Prep 1 hr 30 mins
Cook 45 mins
This recipe is from Martha W. Murphy's The Bed & Breakfast Cookbook.
- 354.88 ml flour
- 4.92 ml salt
- 88.74 ml butter
- 44.37 ml ice water
- 3 medium eggs
- 354.88 ml half-and-half
- 14.79 ml butter, melted
- 354.88 ml lobster meat, coarsely chopped
- 177.44 ml swiss cheese, grated
- 177.44 ml cheddar cheese, grated
- 1 small onion
- 1 garlic clove
- 1.23 ml dry mustard
- 2.46 ml tarragon
- 4.92 ml parsley
- salt and pepper, to taste
- For the crust. Mix together the flour and salt.
- Using a pastry fork cut in the butter until mixture resembles coarse sand. Mix in just enough ice water to form a ball.
- Wrap the pastry in plastic wrap and refrigerate for 1 hour.
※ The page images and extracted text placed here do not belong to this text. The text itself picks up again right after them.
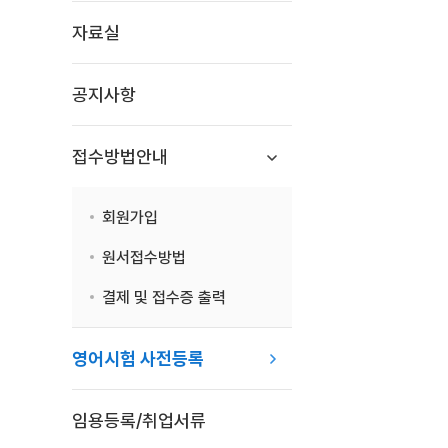
자료실
공지사항
접수방법안내
회원가입
원서접수방법
결제 및 접수증 출력
영어시험 사전등록
임용등록/취업서류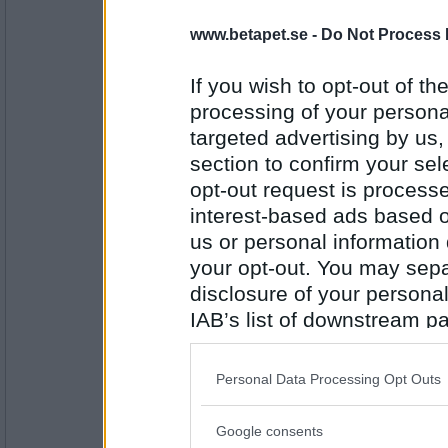
Ler Duva
www.betapet.se -
Do Not Process 
If you wish to opt-out of the
processing of your personal
Antal inlägg: 941
targeted advertising by us
Nettsson
section to confirm your sel
Ring Duva
opt-out request is proces
interest-based ads based o
us or personal information d
Antal inlägg:
your opt-out. You may separ
1126
disclosure of your personal
pinglätt
IAB’s list of downstream pa
Brev Duva
also be disclosed by us to 
Downstream Participants
th
Personal Data Processing Opt Outs
third parties.
Antal inlägg: 941
Google consents
Please note that this web
Nettsson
- Roll out the chilled dough on a lightly floured board the line pie pan with the pastry. Cover with plastic wrap and refrigerate until ready to use.
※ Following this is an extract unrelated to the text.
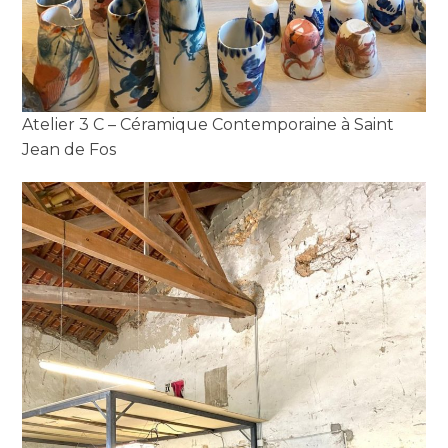
Atelier 3 C – Céramique Contemporaine à Saint
Jean de Fos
- Preheat your oven to 350°F.
- Finely chop the onion and saute in a little butter. Once onion is almost clear, crush the galic and stir in; then remove from heat.
- In a large bowl, beat the eggs thoroughly.
- Add the half-and-half and beat again.
- Stir in the lobster meat, Swiss cheese and Cheddar cheese.
- Add the onion and garlic, dry mustard, herbs, salt and pepper to the lobster mixture and combine thoroughly.
- Pour into a pie crust that is lining a 9-inch quiche pan.
- Bake for 45 minutes or until the quiche is set.
- Allow to cool for 5 minutes before slicing.